O que tem mesmo o vídeo do pobre Bin Laden a ver com isso? Simples: o vídeo é o principal produto dessa guerra toda, já que Bin Laden, o próprio, o real, o de carne e osso, este sumiu. É o vídeo, em lugar do famigerado saudita abastado em pessoa, que nos assegura que Bush não mente. Somos a civilização da imagem e, embora qualquer imagem possa ser falsificada pelos efeitos especiais, esse vídeo em particular mostra a verdade. É Bush quem garante.
É como acontece com o dinheiro: a moeda tem valor porque o governo (ou o Estado, vá lá) lhe garante o valor e o governo tem sustentação, sobretudo hoje, sobretudo no Brasil, porque a moeda tem valor. Porque ela não vira pó. Ou será por acaso que o governo brasileiro faz propaganda na televisão da nova nota de dois reais? (Atenção: dois reais. Por que não três reais, ou sete, ou 23? Não, dois reais. Nada mais sumamente necessário. A cédula de dois reais é uma vitória da economia brasileira.) Ouço Malan numa emissora de rádio. Ele diz esperar que a nota de dois reais tenha uma vida útil tão longa quanto a de uma tartaruga marinha. No reverso da cédula, vem desenhada uma tartaruga marinha. É o bicho. Parece que voa, que faz um looping. A nota, com seu tom azul de saldo positivo, comunica ao país que a moeda é musculosa, longeva, que é uma espécie preservada da extinção e que, portanto, o governo que lhe dá lastro é fonte de valor, de crédito e de credibilidade. O governo, de seu lado, tira partido da moeda. Por que não? É o governo que gera a estabilidade da moeda ou é a moeda estável que gera a permanência (e a reprodução) do governo? E cá estamos nós, de volta ao problema da verdade e seu fiador.

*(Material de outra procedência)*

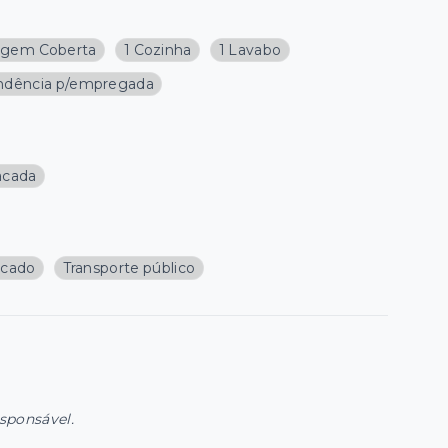
agem Coberta
1 Cozinha
1 Lavabo
ndência p/empregada
acada
cado
Transporte público
esponsável.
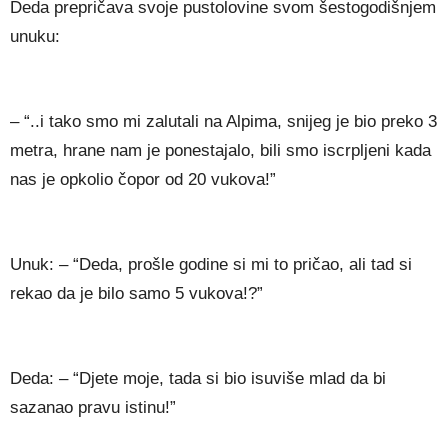
Deda prepričava svoje pustolovine svom šestogodišnjem
unuku:
– “..i tako smo mi zalutali na Alpima, snijeg je bio preko 3
metra, hrane nam je ponestajalo, bili smo iscrpljeni kada
nas je opkolio čopor od 20 vukova!”
Unuk: – “Deda, prošle godine si mi to pričao, ali tad si
rekao da je bilo samo 5 vukova!?”
Deda: – “Djete moje, tada si bio isuviše mlad da bi
sazanao pravu istinu!”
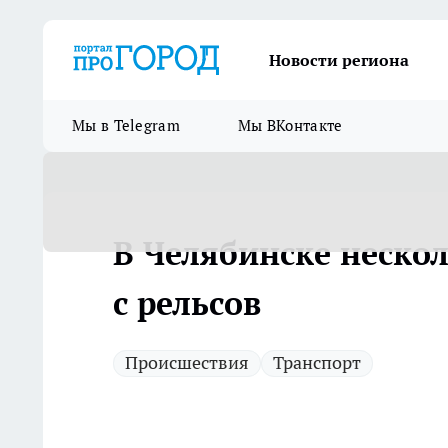
Новости региона
Мы в Telegram
Мы ВКонтакте
В Челябинске неско
с рельсов
Происшествия
Транспорт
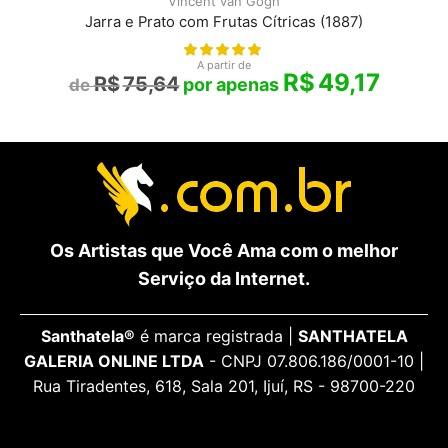
Vincent van Gogh
Jarra e Prato com Frutas Cítricas (1887)
A partir de
R$
49,17
R$
75,64
Os Artistas que Você Ama com o melhor
Serviço da Internet.
Santhatela®
é marca registrada |
SANTHATELA
GALERIA ONLINE LTDA
- CNPJ 07.806.186/0001-10 |
Rua Tiradentes, 618, Sala 201, Ijuí, RS - 98700-220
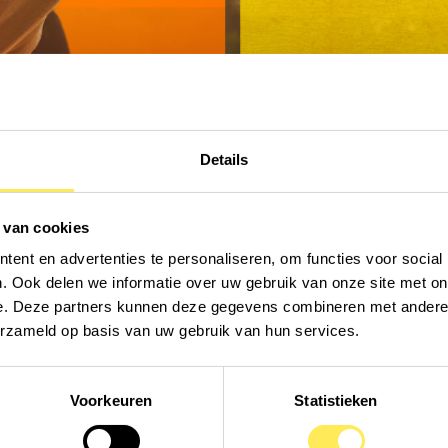
Details
 van cookies
ent en advertenties te personaliseren, om functies voor social
. Ook delen we informatie over uw gebruik van onze site met on
e. Deze partners kunnen deze gegevens combineren met andere i
fe week highlig
erzameld op basis van uw gebruik van hun services.
Voorkeuren
Statistieken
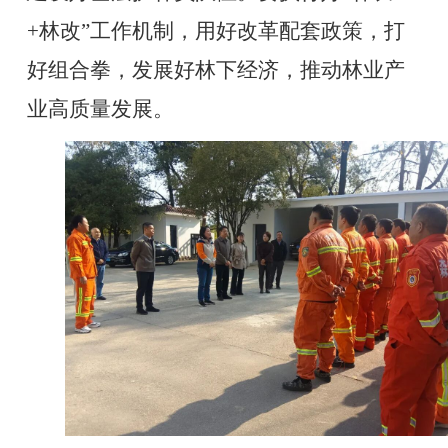
+林改”工作机制，用好改革配套政策，打
好组合拳，发展好林下经济，推动林业产
业高质量发展。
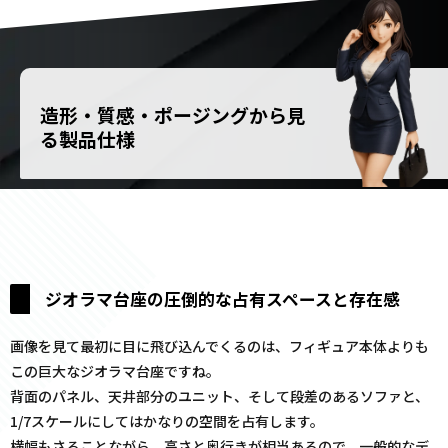
造形・質感・ポージングから見
る製品仕様
ジオラマ台座の圧倒的な占有スペースと存在感
画像を見て最初に目に飛び込んでくるのは、フィギュア本体よりも
この巨大なジオラマ台座ですね。
背面のパネル、天井部分のユニット、そして段差のあるソファと、
1/7スケールにしてはかなりの空間を占有します。
横幅もさることながら、高さと奥行きが相当あるので、一般的なデ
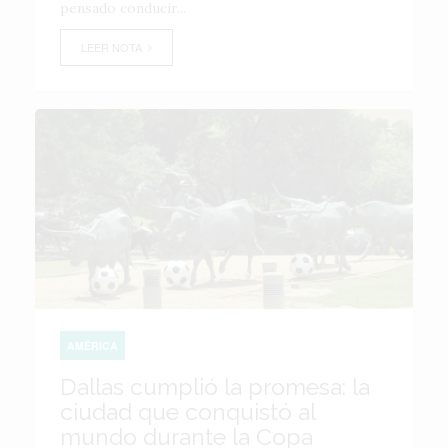
pensado conducir...
LEER NOTA
AMÉRICA
Dallas cumplió la promesa: la
ciudad que conquistó al
mundo durante la Copa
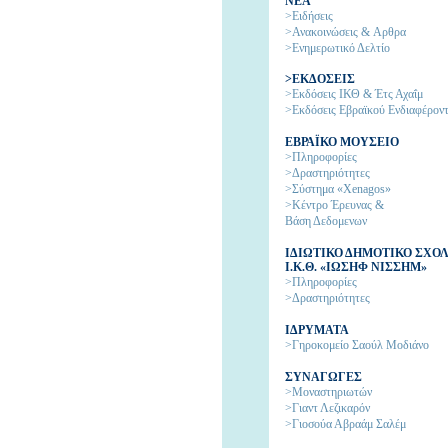
NEA
>Ειδήσεις
>Ανακοινώσεις & Aρθρα
>Ενημερωτικό Δελτίο
>ΕΚΔΟΣΕΙΣ
>Εκδόσεις ΙΚΘ & Έτς Αχαΐμ
>Εκδόσεις Εβραϊκού Ενδιαφέρον
EΒΡΑΪΚΟ ΜΟΥΣΕΙΟ
>Πληροφορίες
>Δραστηριότητες
>Σύστημα «Xenagos»
>Κέντρο Έρευνας &
Βάση Δεδομενων
ΙΔΙΩΤΙΚΟ ΔΗΜΟΤΙΚΟ ΣΧΟ
Ι.Κ.Θ. «ΙΩΣΗΦ ΝΙΣΣΗΜ»
>Πληροφορίες
>Δραστηριότητες
IΔΡΥΜΑΤΑ
>Γηροκομείο Σαούλ Μοδιάνο
ΣΥΝΑΓΩΓΕΣ
>Μοναστηριωτών
>Γιαντ Λεζικαρόν
>Γιοσούα Αβραάμ Σαλέμ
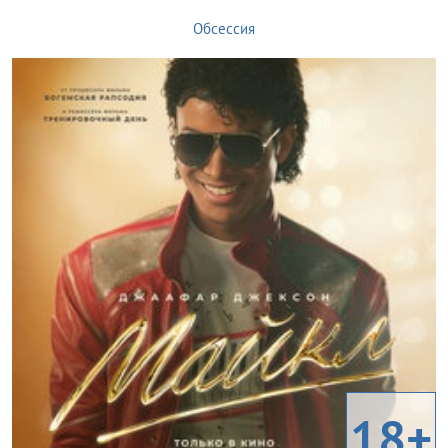
Обсессия
18+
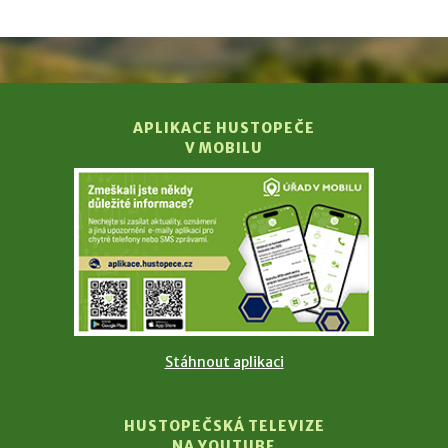
APLIKACE HUSTOPEČE
V MOBILU
Stáhnout aplikaci
HUSTOPEČSKÁ TELEVIZE
NA YOUTUBE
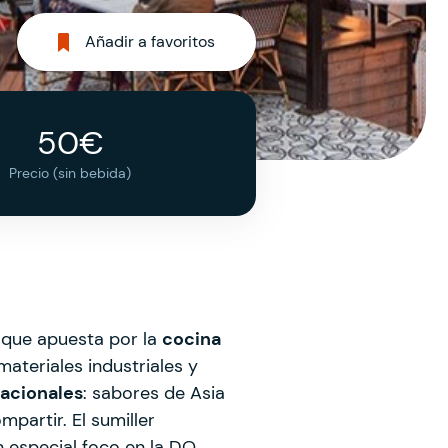
Añadir a favoritos
50€
Precio (sin bebida)
o que apuesta por la
cocina
ateriales industriales y
acionales
: sabores de Asia
partir. El sumiller
 especial foco en la DO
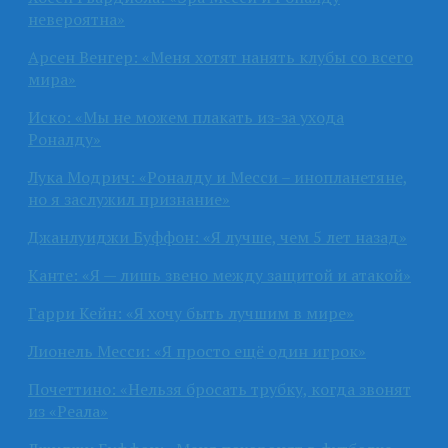
невероятна»
Арсен Венгер: «Меня хотят нанять клубы со всего
мира»
Иско: «Мы не можем плакать из-за ухода
Роналду»
Лука Модрич: «Роналду и Месси – инопланетяне,
но я заслужил признание»
Джанлуиджи Буффон: «Я лучше, чем 5 лет назад»
Канте: «Я — лишь звено между защитой и атакой»
Гарри Кейн: «Я хочу быть лучшим в мире»
Лионель Месси: «Я просто ещё один игрок»
Почеттино: «Нельзя бросать трубку, когда звонят
из «Реала»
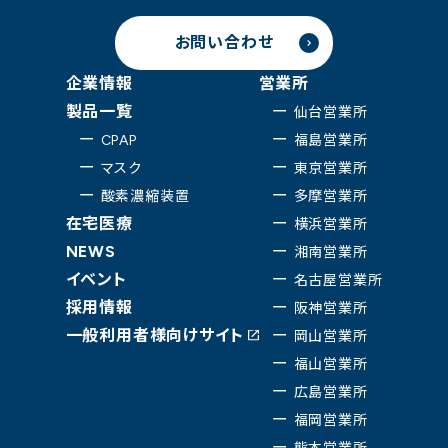
お問い合わせ
企業情報
営業所
製品一覧
仙台営業所
CPAP
福島営業所
マスク
東京営業所
酸素濃縮装置
多摩営業所
在宅医療
横浜営業所
NEWS
湘南営業所
イベント
名古屋営業所
採用情報
阪神営業所
一般利用者様向けサイト
岡山営業所
福山営業所
広島営業所
福岡営業所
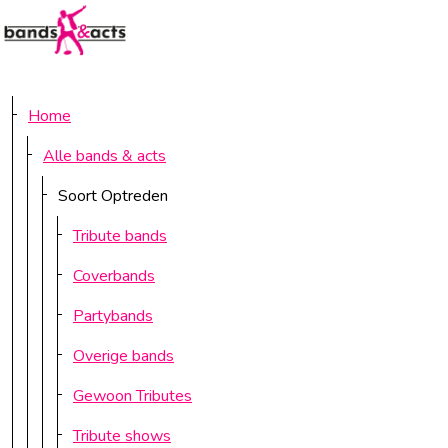
SITEMAP
Home
Alle bands & acts
Soort Optreden
Tribute bands
Coverbands
Partybands
Overige bands
Gewoon Tributes
Tribute shows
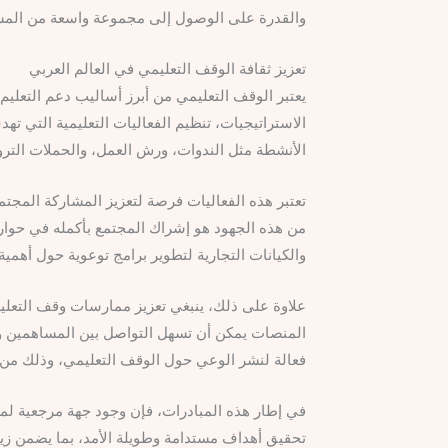
والقدرة على الوصول إلى مجموعة واسعة من المستف
تعزيز ثقافة الوقف التعليمي في العالم العربي
يعتبر الوقف التعليمي من أبرز أساليب دعم التعليم
الاستراتيجيات، تنظيم الفعاليات التعليمية التي
الأنشطة مثل الندوات، ورش العمل، والحملات الترو
تعتبر هذه الفعاليات فرصة لتعزيز المشاركة المجت
من هذه الجهود هو إشراك المجتمع بأكمله في حوار
والكيانات التجارية لتطوير برامج توعوية حول أهمية 
علاوة على ذلك، ينبغي تعزيز ممارسات وقف التعلي
المنصات يمكن أن تسهل التواصل بين المساهمين وت
فعالة لنشر الوعي حول الوقف التعليمي، وذلك من 
في إطار هذه المبادرات، فإن وجود جهة مرجعية لمر
تحقيق أهداف مستدامة وطويلة الأمد، بما يضمن زياد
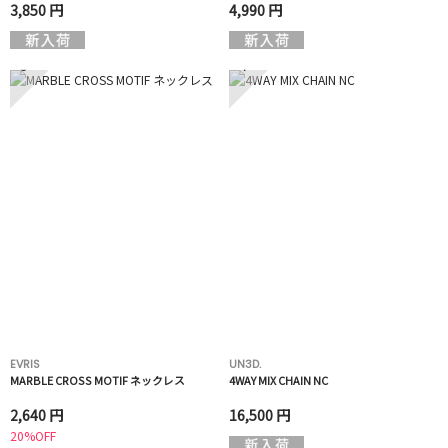
3,850 円
4,990 円
3
4
EVRIS
UN3D.
MARBLE CROSS MOTIF ネックレス
4WAY MIX CHAIN NC
2,640 円
16,500 円
20%OFF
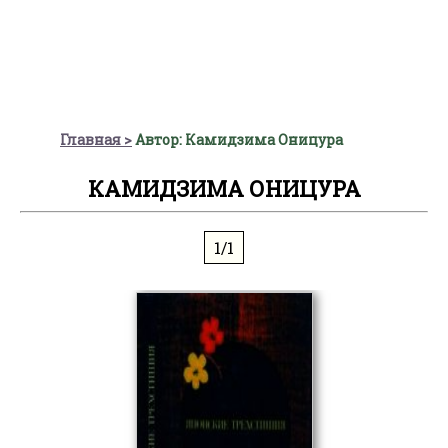
Главная
Автор: Камидзима Оницура
КАМИДЗИМА ОНИЦУРА
1/1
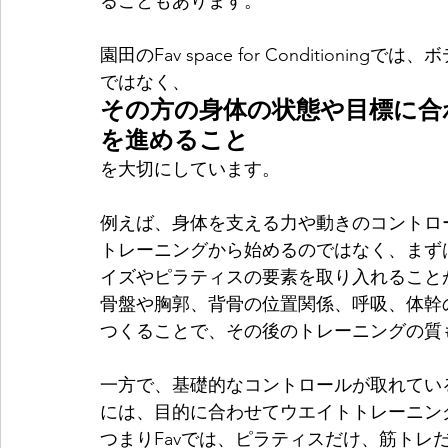
ることもあります。
園田のFav space for Conditio
ではなく、
その方の身体の状態や目標に合
を進めること
を大切にしています。
例えば、身体を支える力や動きのコントロ
トレーニングから始めるのではなく、まず
イズやピラティスの要素を取り入れること
骨盤や胸郭、背骨の位置関係、呼吸、体幹
つくることで、その後のトレーニングの質
一方で、基礎的なコントロールが取れてい
には、目的に合わせてウエイトトレーニン
つまりFavでは、ピラティスだけ、筋トレ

A presença da verdade – ou a ilusão da verdade presente, tanto faz – confere à vida cotidiana uma solidez e uma razão de ser. Sem isso, a existência do zé ninguém, de cada um de nós, adquire uma volatilidade insuportável. Eu tinha seis anos de idade quando ouvi a notícia, da boca de uma prima bonita, já mulher, de que o cruzeiro havia mudado de nome para cruzeiro novo. Era a nova moeda brasileira, que valia mil vezes mais que a anterior. Foi um apocalipse instantâneo dentro dos meus olhos. Eu me lembro do braço do sofá em que eu estava, das moedas de metal que ela me mostrou, das plantas tremulando no quintal. Nunca me esqueci. Foi como se me dissessem que Deus não se chamava Deus, mas Tibúrcio, e que não morava no céu, mas em Catanduva. Eu olhei as moedinhas, ouvi a voz líquida da minha prima e, quando voltei os olhos para o mundo à minha volta, ele estava completamente mudado, para sempre.
Acho que é essa a função que cumprem todas essas verdades e seus fiadores tautológicos. Todos existem para reafirmar a lógica mecânica da existência vegetal da massa. Que as tartarugas não morram jamais, que Bush nunca erre e que o vídeo do Bin Laden seja tão genuíno quanto uma nota de dois reais."